By maintaining that Jesus was divine and, as a result, worshiping him, Hurtado argues that the early Christians crossed the path of "binitarianism," but not those of "ditheism." He clearly distinguishes between the two. Binitarianism is the belief that postulates the existence of a unique God who wishes to preserve its transcendence in relationship to the world. For that reason it relies on an agent who is "at his side" and subordinate to him. Such agent is a divine figure related to the first and distinguishable from it in importance; The first is fully God; the second participates in that divinity. According to binitarianism, Jesus is divine, but in "second order." Ditheism, on the other hand, refers to two equal gods. There is no first and second order, because both have the same characteristics, properties and powers, without distinction. According to Hurtado and many other scholars, binomial monotheism is also part of the Jewish thought of this time, because it does not break strictly with the one God who is radically demanded by the Israelite faith.

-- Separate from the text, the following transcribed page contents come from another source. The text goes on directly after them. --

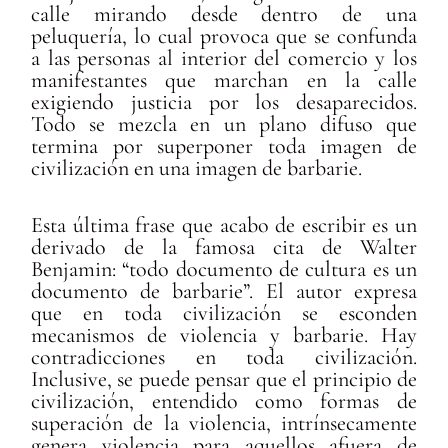
calle mirando desde dentro de una
peluquería, lo cual provoca que se confunda
a las personas al interior del comercio y los
manifestantes que marchan en la calle
exigiendo justicia por los desaparecidos.
Todo se mezcla en un plano difuso que
termina por superponer toda imagen de
civilización en una imagen de barbarie.
Esta última frase que acabo de escribir es un
derivado de la famosa cita de Walter
Benjamin: “todo documento de cultura es un
documento de barbarie”. El autor expresa
que en toda civilización se esconden
mecanismos de violencia y barbarie. Hay
contradicciones en toda civilización.
Inclusive, se puede pensar que el principio de
civilización, entendido como formas de
superación de la violencia, intrínsecamente
genera violencia para aquellos afuera de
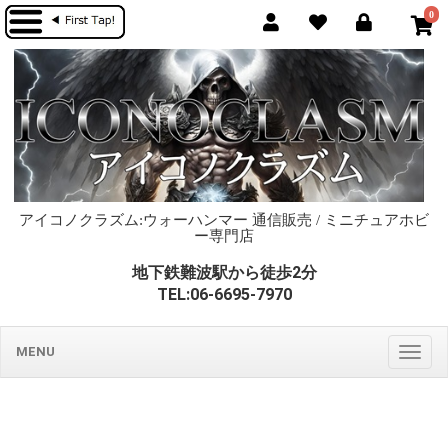
0
アイコノクラズム:ウォーハンマー 通信販売 / ミニチュアホビ
ー専門店
地下鉄難波駅から徒歩2分
TEL:06-6695-7970
MENU
Togg
navig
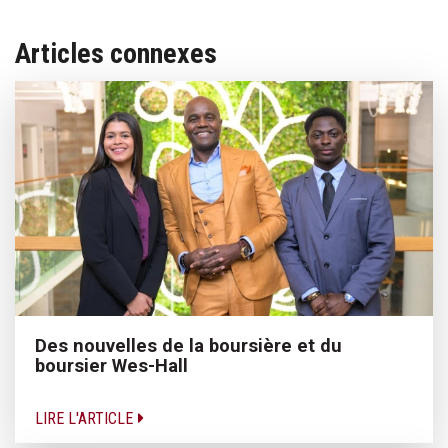
Articles connexes
Des nouvelles de la boursière et du
boursier Wes-Hall
LIRE L'ARTICLE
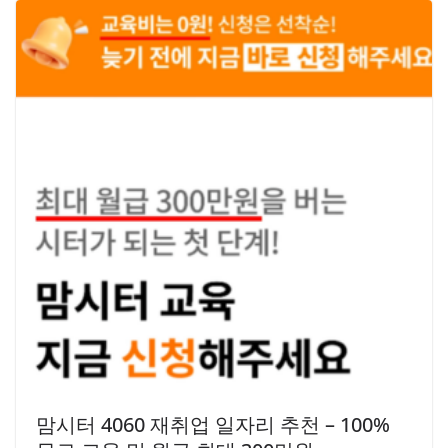
맘시터 4060 재취업 일자리 추천 – 100%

Ditheism would, on the other hand, be blasphemous idolatry.

Hurtado argues, finally, that, strictly speaking, there is no deification in the proper sense: "Jesus did not become a God. Rather, they offered him a devotion that expressed the typically Christian recognition that Jesus was the exclusive emissary of God in whom the glory of God was singularly reflected and for whom God the Father demanded total adoration as for a God" (pp. 55–56, my translation from the Spanish). These expressions are typical among believing researchers. Although Hurtado does not say it, I think that he would fully accept the thesis of the Fourth Gospel: Jesus was God––always. When Jesus is born as man, by divine design (the Fourth Gospel does not enter into these precisions), in him the whole divinity is introduced, incarnated you could say. It can not be clear to me, given the brevity of the treatment, if Hurtado forces into agreement the Christology of John and Matthew 1–2 and Luke 1–2, for whom Jesus is not pre-existent (but begins to be a child of God at the moment of his conception by the mysterious work of the divine Spirit). Christian theology usually mixes the two conceptions, although they are incompatible with each other.